▽

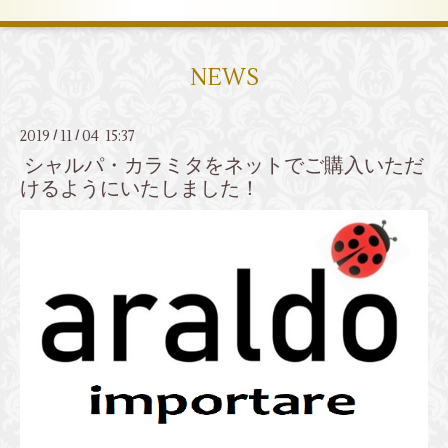
NEWS
2019
11
04 15:37
/
/
シャルパ・カラミタをネットでご購入いただ
けるようにいたしました！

△

◆ Exercise details
Restate the full listing word for word, excluding images.

◆ Exercise solution
NEWS
2019
11
04 15:37
/
/
シャルパ・カラミタをネットでご購入いただ
けるようにいたしました！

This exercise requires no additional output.